SOURCE MATERIAL:
=-=-=
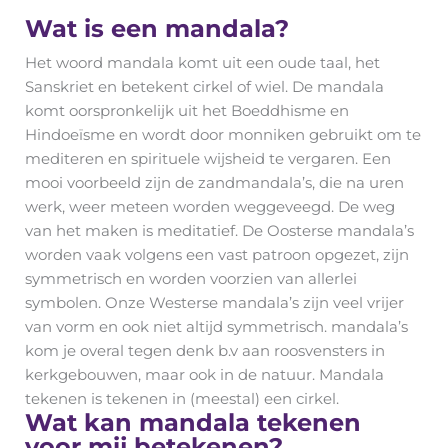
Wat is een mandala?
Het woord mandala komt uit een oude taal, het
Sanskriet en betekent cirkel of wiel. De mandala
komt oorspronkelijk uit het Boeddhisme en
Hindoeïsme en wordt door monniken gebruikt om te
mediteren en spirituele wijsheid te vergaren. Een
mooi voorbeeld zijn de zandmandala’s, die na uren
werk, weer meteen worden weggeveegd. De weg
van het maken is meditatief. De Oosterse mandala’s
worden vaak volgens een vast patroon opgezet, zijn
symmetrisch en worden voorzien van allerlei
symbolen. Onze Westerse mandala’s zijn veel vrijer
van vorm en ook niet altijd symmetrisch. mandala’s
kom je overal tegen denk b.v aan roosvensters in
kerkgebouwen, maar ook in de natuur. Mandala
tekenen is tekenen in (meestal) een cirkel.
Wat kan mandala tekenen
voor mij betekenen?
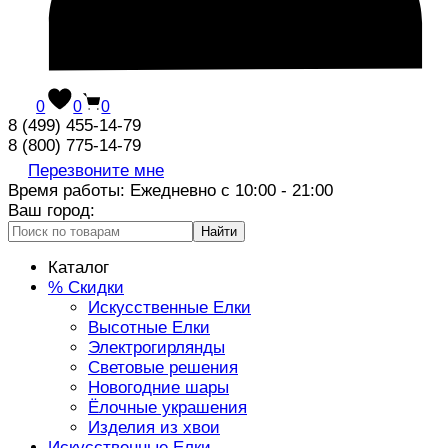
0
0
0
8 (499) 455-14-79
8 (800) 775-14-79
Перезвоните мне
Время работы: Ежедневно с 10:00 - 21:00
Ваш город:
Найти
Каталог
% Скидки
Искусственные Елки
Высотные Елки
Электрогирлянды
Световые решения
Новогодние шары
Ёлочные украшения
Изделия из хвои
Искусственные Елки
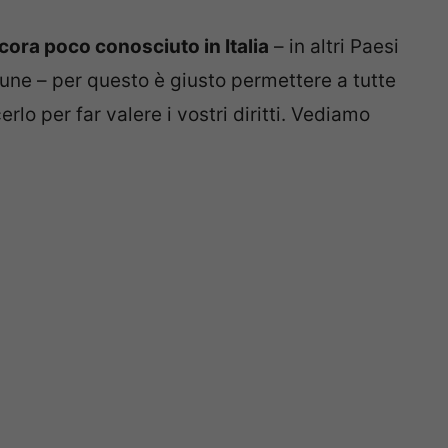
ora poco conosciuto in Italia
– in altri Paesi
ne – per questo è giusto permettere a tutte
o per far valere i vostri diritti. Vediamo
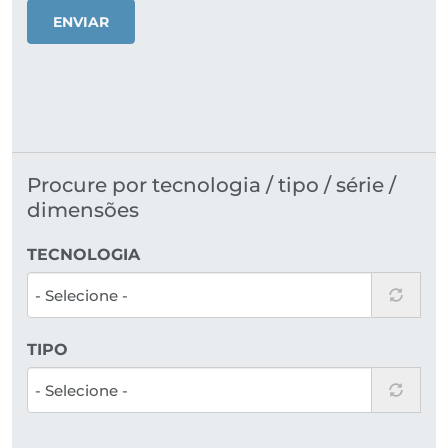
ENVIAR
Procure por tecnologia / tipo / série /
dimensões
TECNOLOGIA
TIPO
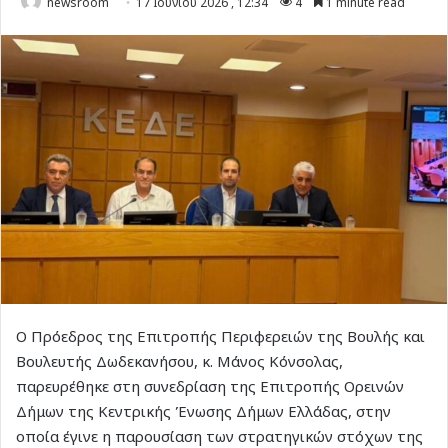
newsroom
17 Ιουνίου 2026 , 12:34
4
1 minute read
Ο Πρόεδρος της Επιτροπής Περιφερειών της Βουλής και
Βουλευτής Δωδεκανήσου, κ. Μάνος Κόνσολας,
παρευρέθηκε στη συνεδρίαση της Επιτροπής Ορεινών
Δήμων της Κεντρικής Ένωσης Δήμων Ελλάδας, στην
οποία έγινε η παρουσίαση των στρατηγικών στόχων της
=-=-=
THE PROBLEM:
State how many lines of the listing above include the word "komt". Give nothing but the number.

EXPECTED OUTPUT:
2